__Task prompt__
An exact copy of every entry is required, minus the pictures.

◇ ◇ ◇ ◇

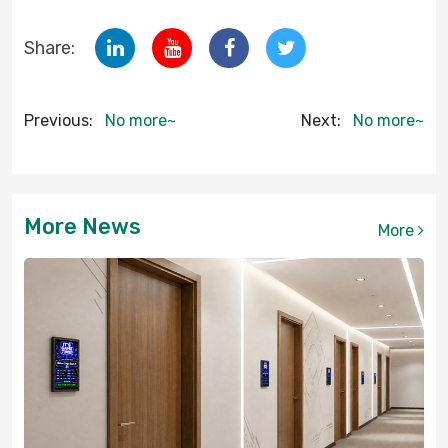
Share:
Previous:
No more~
Next:
No more~
More News
More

◇ ◇ ◇ ◇

__Solution below__
Share:
Previous:
No more~
Next:
No more~
More News
More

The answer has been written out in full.